Derivation of Equations (10a), (10g) and (10i) can be found in Appendix A, Appendix B, Appendix C, respectively, where the variation of ${\mu }_m^t$ has been neglected. This is correct only for laminar flow regimes.
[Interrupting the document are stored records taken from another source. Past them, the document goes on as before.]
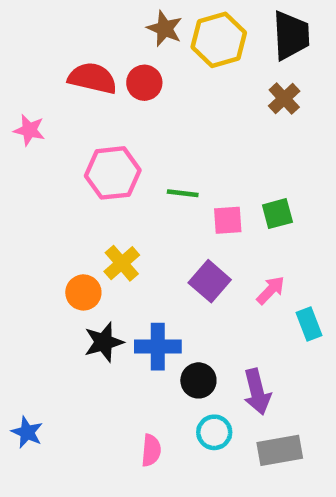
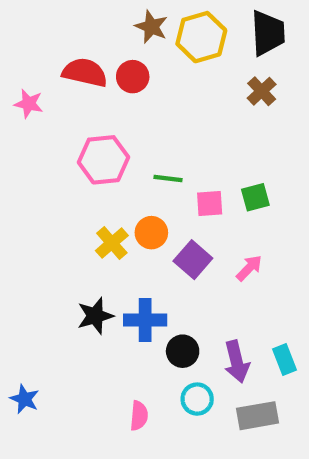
pink star: (29, 130) -> (29, 104), moved
orange circle: (83, 292) -> (151, 233), moved
cyan rectangle: (309, 324) -> (285, 360), moved

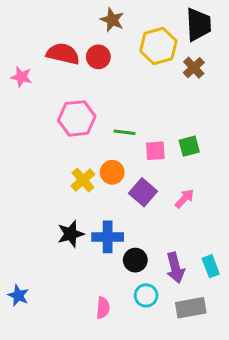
yellow hexagon: (201, 37) -> (158, 46), moved

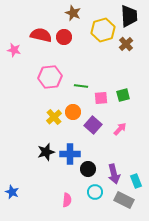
cyan rectangle: (211, 266) -> (136, 181), moved
gray rectangle: (191, 308) -> (124, 200), turned 36

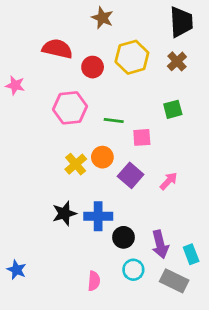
yellow hexagon: (103, 30) -> (132, 57), moved
red circle: (64, 37) -> (93, 67), moved
pink star: (14, 50) -> (15, 85), moved
green square: (123, 95) -> (173, 109), moved

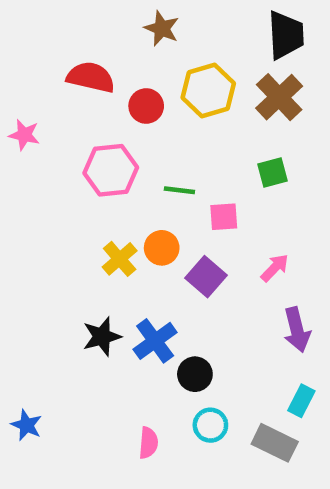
brown cross: (177, 61) -> (279, 97), size x1.5
pink arrow: (169, 181) -> (275, 268), moved
blue cross: (98, 216) -> (155, 341), turned -36
purple arrow: (160, 244) -> (297, 330), moved
cyan rectangle: (191, 254) -> (301, 401), turned 48

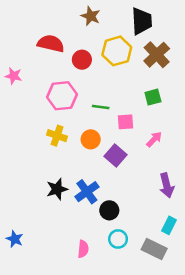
black trapezoid: (286, 35) -> (142, 21), moved
yellow cross: (120, 259) -> (57, 136), moved, turned -30
pink arrow: (275, 268) -> (154, 139), moved

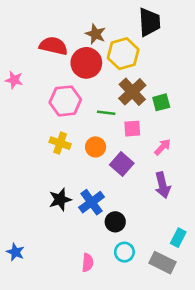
brown star: (91, 16) -> (96, 34), moved
brown cross: (157, 55) -> (132, 92), moved
red circle: (82, 60) -> (86, 63), size x1.5
purple arrow: (167, 185) -> (163, 185), moved

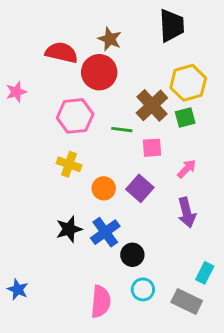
yellow hexagon: (123, 54) -> (188, 83), moved
pink star: (14, 80) -> (16, 92), turned -30
orange circle: (96, 147) -> (104, 188), moved
pink semicircle: (88, 263) -> (101, 302), size x1.5

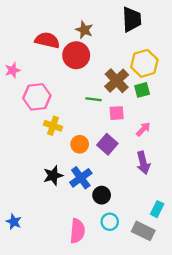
pink hexagon: (75, 116) -> (37, 97), moved

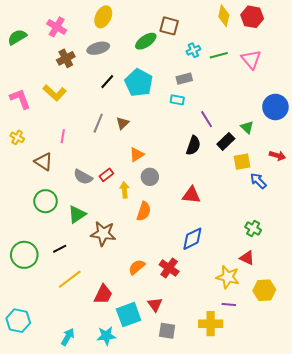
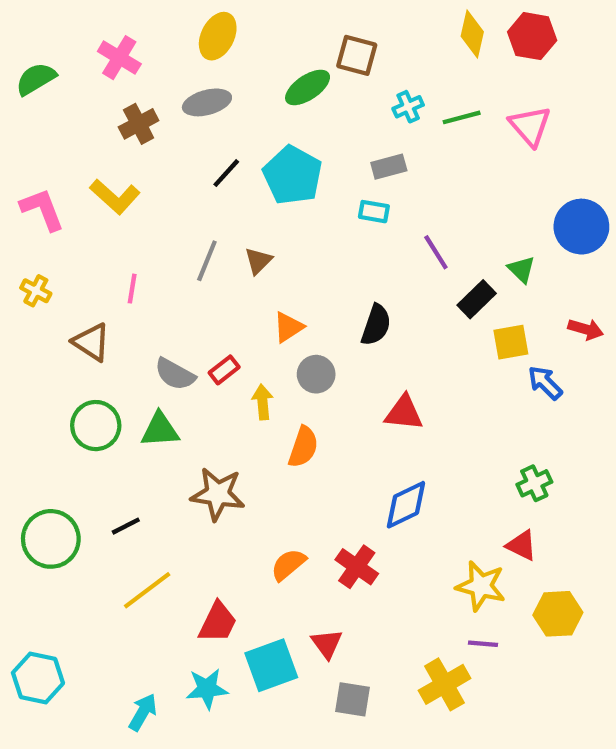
black semicircle: (193, 145) -> (376, 325), moved
green triangle: (77, 214) -> (160, 430), moved, turned 30
green cross: (253, 229) -> (534, 483), turned 35
yellow cross: (211, 324) -> (444, 684), turned -30
cyan star: (106, 336) -> (207, 689), moved

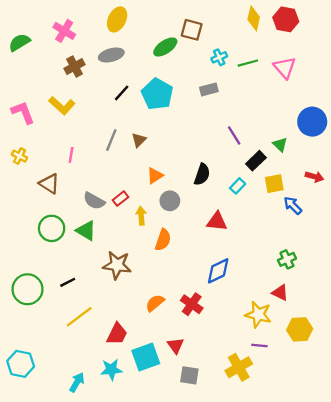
cyan rectangle: (374, 212) -> (238, 186), moved, turned -56
green triangle: (160, 430) -> (86, 231), turned 35

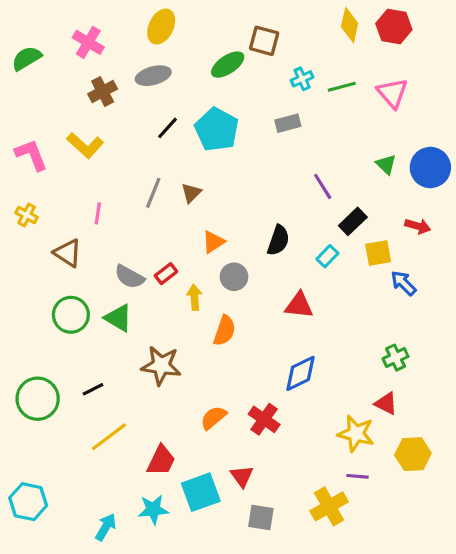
green triangle: (280, 145) -> (386, 164), moved
red arrow: (315, 177) -> (418, 226), moved

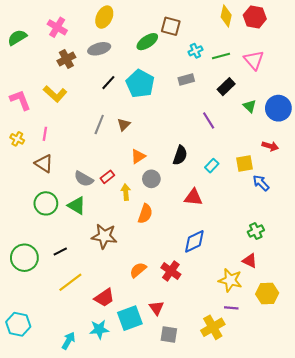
pink line: (98, 213) -> (45, 134), moved
black rectangle: (353, 221) -> (226, 87), moved
red trapezoid: (161, 460) -> (104, 298), turned 30

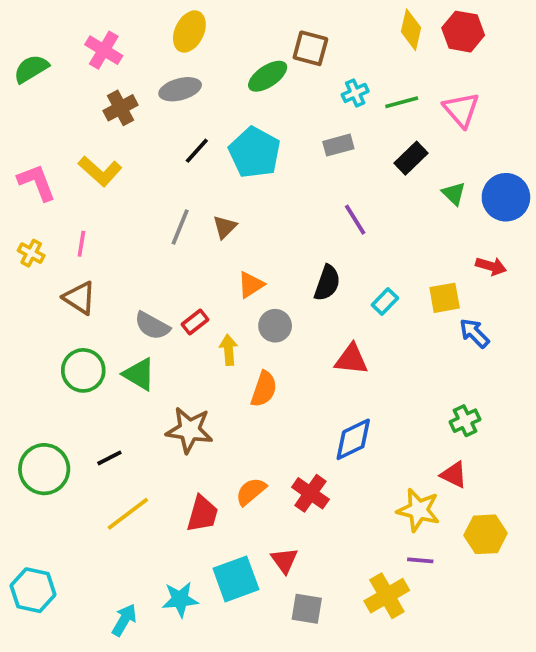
purple line: (209, 120) -> (355, 220), moved
red trapezoid: (104, 298) -> (202, 514), moved, turned -40

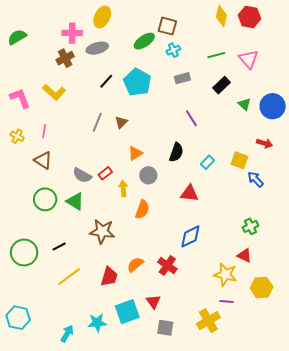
pink cross: (104, 50) -> (72, 33), moved, turned -30
cyan cross: (355, 93) -> (173, 50), moved
yellow square: (445, 298) -> (239, 160), turned 30

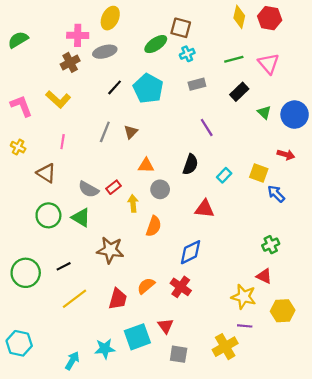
pink line: (44, 131) -> (63, 142), moved
orange triangle: (135, 153) -> (146, 165), turned 35
blue diamond: (190, 236) -> (190, 252), moved

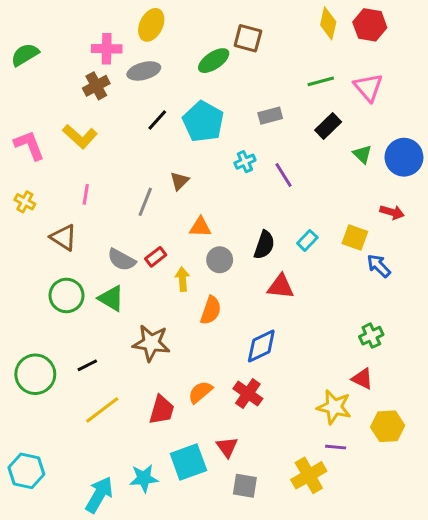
cyan cross: (187, 54) -> (245, 162), moved
gray line: (105, 132) -> (145, 202), moved
black semicircle: (190, 164) -> (264, 245), moved
cyan arrow: (72, 361) -> (99, 495), size x1.4

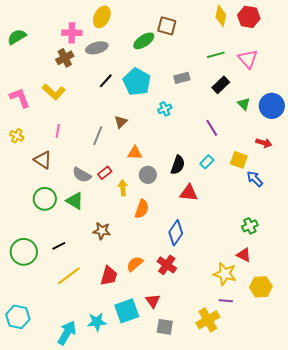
purple line: (284, 175) -> (212, 128), moved
brown star: (151, 343) -> (102, 231), size x0.7
blue diamond: (261, 346) -> (176, 233), turned -30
For turbulent flows, neglecting this variation constitutes a common approximation, known as frozen turbulence [19]. This may introduce errors into the optimisation [20], although there are cases in the literature where the frozen turbulence assumption can be demonstrated to be acceptable [21].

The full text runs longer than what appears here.